Processes and threads have one goal: Getting a computer to do more than one thing at a time. To do that, the processessor (or processors) must switch smoothly among several tasks, which requires application programs designed to share the computer's resources.
That is why programmers need to split what programs do into processes and threads.
Every program running on a computer uses at least one process. That process consists of an address space (the part of the computer's memory where the program is running) and a flow of control (a way to know which part of the program the processor is running at any instant). In other words, a process is a place to work and a way to keep track of what a program is doing. When several programs are running at the same time, each has its own address space and flow of control.

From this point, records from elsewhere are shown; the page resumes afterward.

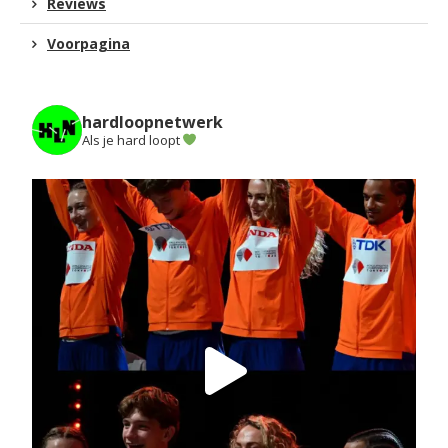
Reviews
Voorpagina
hardloopnetwerk
Als je hard loopt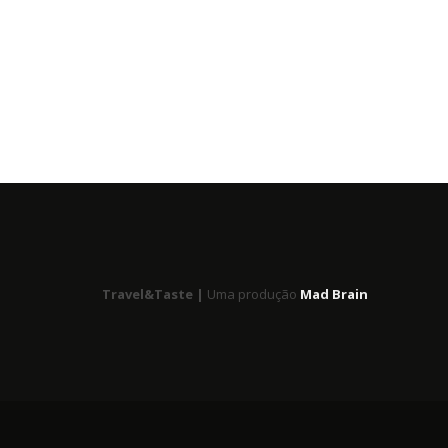
Travel&Taste |
Uma produção
Mad Brain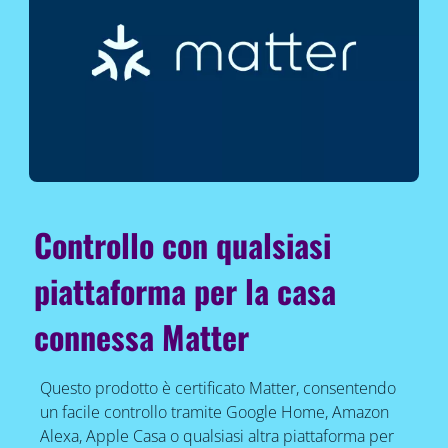
Controllo con qualsiasi
piattaforma per la casa
connessa Matter
Questo prodotto è certificato Matter, consentendo
un facile controllo tramite Google Home, Amazon
Alexa, Apple Casa o qualsiasi altra piattaforma per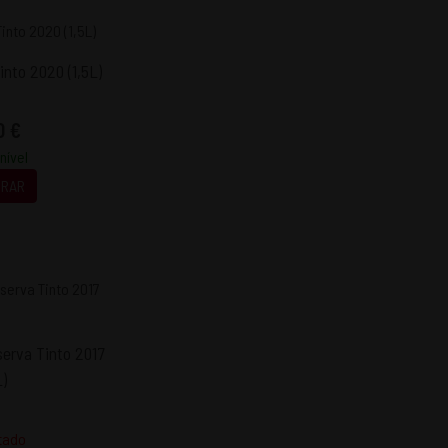
into 2020 (1,5L)
0 €
nível
RAR
serva Tinto 2017
L)
tado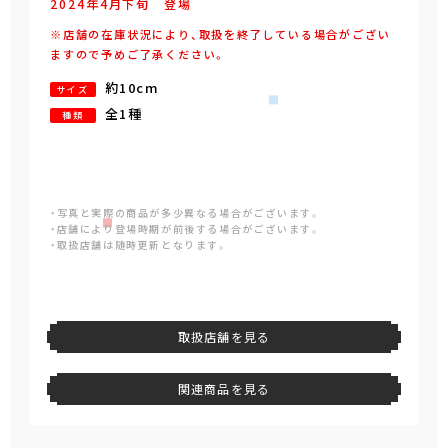
2024年
4
月
下旬
登場
※店舗の在庫状況により、取扱を終了している場合がござい
ますので予めご了承ください。
約10cm
サイズ
全1種
種類
・写真と実際の商品が多少異なる場合がございます。
・店舗により登場時期が前後する場合がございます。
・取扱店舗は随時更新となります。
取扱店舗を見る
関連商品を見る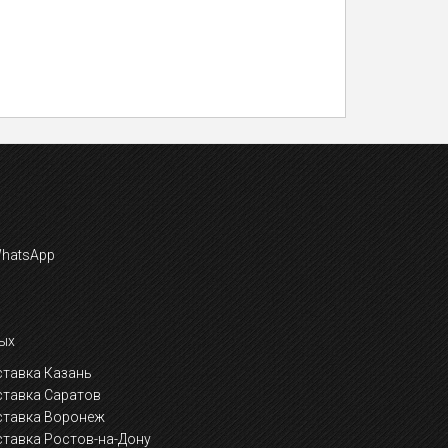
ых
тавка Казань
ставка Саратов
ставка Воронеж
тавка Ростов-на-Дону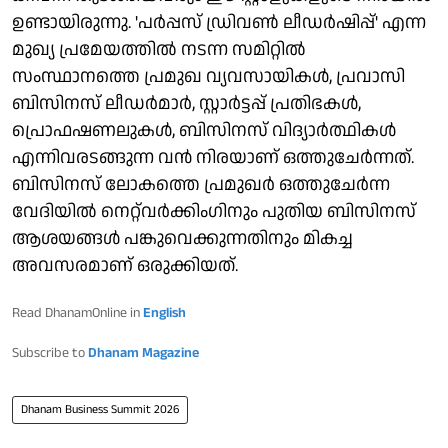
ഉണ്ടായിരുന്നു. 'പർപ്പസ് ഡ്രിവൺ ലീഡർഷിപ്പ്' എന്ന
മുഖ്യ പ്രമേയത്തിൽ നടന്ന സമിറ്റിൽ
സംസ്ഥാനത്തെ പ്രമുഖ വ്യവസായികൾ, പ്രവാസി
ബിസിനസ് ലീഡർമാർ, സ്റ്റാർട്ടപ്പ് പ്രതിഭകൾ,
പ്രൊഫഷണലുകൾ, ബിസിനസ് വിദ്യാർത്ഥികൾ
എന്നിവരടങ്ങുന്ന വൻ നിരയാണ് ഒത്തുചേര്‍ന്നത്.
ബിസിനസ് ലോകത്തെ പ്രമുഖർ ഒത്തുചേര്‍ന്ന
വേദിയിൽ നെറ്റ്‌വർക്കിംഗിനും പുതിയ ബിസിനസ്
ആശയങ്ങൾ പങ്കുവെക്കുന്നതിനും മികച്ച
അവസരമാണ് ഒരുക്കിയത്.
Read DhanamOnline in
English
Subscribe to
Dhanam Magazine
Dhanam Business Summit 2026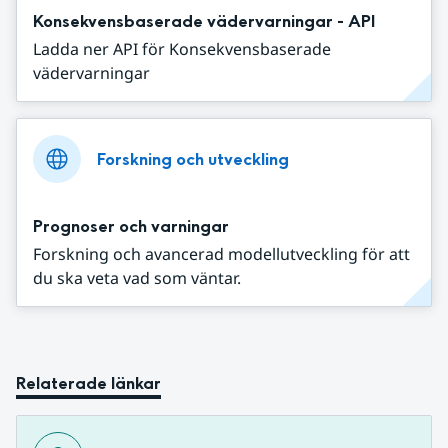
Konsekvensbaserade vädervarningar - API
Ladda ner API för Konsekvensbaserade
vädervarningar
Forskning och utveckling
Prognoser och varningar
Forskning och avancerad modellutveckling för att
du ska veta vad som väntar.
Relaterade länkar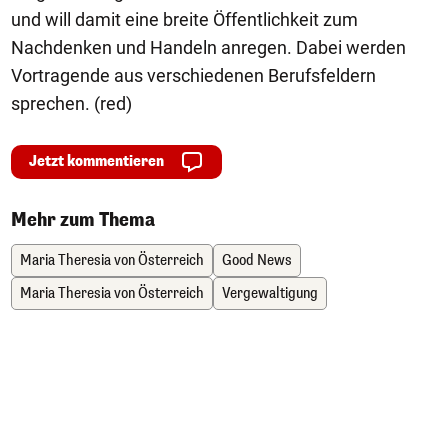
und will damit eine breite Öffentlichkeit zum
Nachdenken und Handeln anregen. Dabei werden
Vortragende aus verschiedenen Berufsfeldern
sprechen. (red)
Jetzt kommentieren
Mehr zum Thema
Maria Theresia von Österreich
Good News
Maria Theresia von Österreich
Vergewaltigung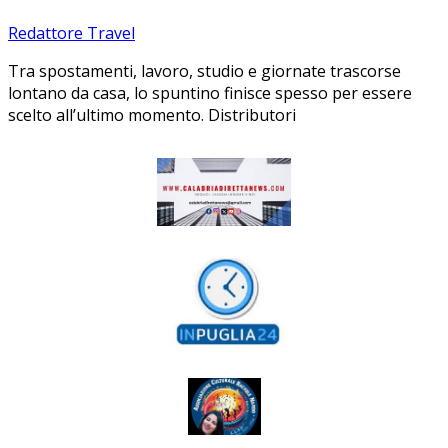
Redattore Travel
Tra spostamenti, lavoro, studio e giornate trascorse
lontano da casa, lo spuntino finisce spesso per essere
scelto all’ultimo momento. Distributori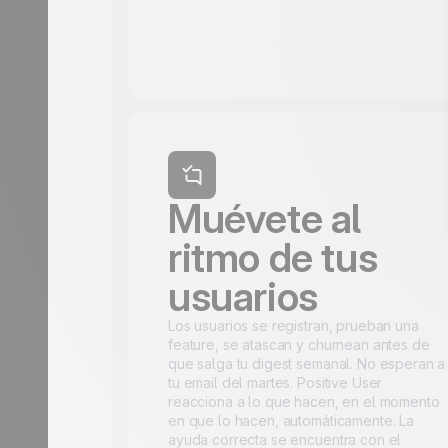
Muévete al
ritmo de tus
usuarios
Los usuarios se registran, prueban una
feature, se atascan y churnean antes de
que salga tu digest semanal. No esperan a
tu email del martes. Positive User
reacciona a lo que hacen, en el momento
en que lo hacen, automáticamente. La
ayuda correcta se encuentra con el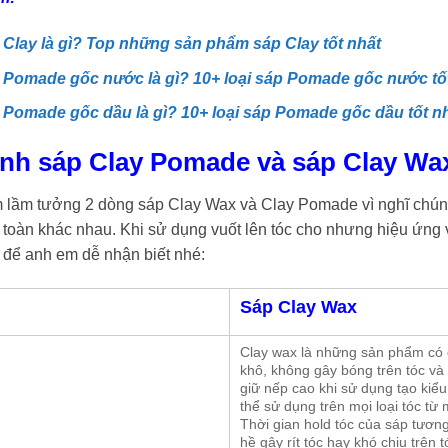
 Clay là gì? Top những sản phẩm sáp Clay tốt nhất
 Pomade gốc nước là gì? 10+ loại sáp Pomade gốc nước tố
 Pomade gốc dầu là gì? 10+ loại sáp Pomade gốc dầu tốt n
ánh sáp Clay Pomade và sáp Clay Wa
 lầm tưởng 2 dòng sáp Clay Wax và Clay Pomade vì nghĩ chún
 toàn khác nhau. Khi sử dụng vuốt lên tóc cho nhưng hiệu ứng
 để anh em dễ nhận biết nhé:
Sáp Clay Wax
Clay wax là những sản phẩm có 
khô, không gây bóng trên tóc và
giữ nếp cao khi sử dụng tạo kiể
thể sử dụng trên mọi loại tóc từ
Thời gian hold tóc của sáp tương
hề gây rít tóc hay khó chịu trên t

To serve multiple users, a process may need to fork, or make a copy of itself, to create a child process. Like its parent process, the child process has its own address space and flow of control. Usually, however, when a parent process is terminated, all of the child processes it has launched will also be killed automatically.
A multitasking operating system, such as Unix or Windows, switches among the running processes, giving CPU time to each in turn. If a computer has multiple CPUs, each process may be specifically assigned to one of the CPUs.
That's fine for simple programs. But a complex modern application, such as a word processor or spreadsheet, may actually look to the operating system like several different programs, with almost continuous switching and communication among them.
That's a problem, because it takes time to switch among processes. Modern CPUs include memory management units (MMU) that prevent any process from overrunning another's address space. Moving from one process to another-called context switching-means reprogramming the MMU to point to a different address space plus saving and restoring process information.
The operating system handles the details of the context switch, but it all takes time. And because each process is isolated from the others, communicating between processes requires special functions with names like signals and pipes. Like context switches, interprocess communications require processor time.
All that time adds up when many programs are running at once or when many users each require several processes running at the same time. The more processes running, the greater the percentage of time the CPU and operating system will spend doing expensive context switches.
With enough processes to run, a server might eventually spend almost all of its time switching among processes and never do any real work.
To avoid that problem, programmers can use threads. A thread is like a child process, except all the threads associated with a given process share the same address space.
For example, when there are many users for the same program, a programmer can write the application so that a new thread is created for each user.
Each thread has its own flow of control, but it shares the same address space and most data with all other threads running in the same process. As far as each user can tell, the program appears to be running just for him.
The advantage? It takes much less CPU time to switch among threads than between processes, because there's no need to switch address spaces. In addition, because they share address space, threads in a process can communicate more easily with one another.
If the program is running on a computer with multiple processors, a single-process program can be run by only one CPU, while a threaded program can divide the threads up among all available processors. So moving a threaded program to a multiprocessor server should make it run faster.
The downside? Programs using threads are harder to write and debug. Not all programming libraries are designed for use with threads. And not all legacy applications work well with threaded applications. Some programming tools also make it harder to design and test threaded code.
Thread-related bugs can also be more difficult to find. Threads in a process can interfere with one another's data. The operating system may limit how many threads can perform operations, such as reading and writing data, at the same time. Scheduling different threads to avoid conflicts can be a nightmare.
Still, as complex, shared code and multiprocessor servers become more common, threads will continue to speed up multitasking.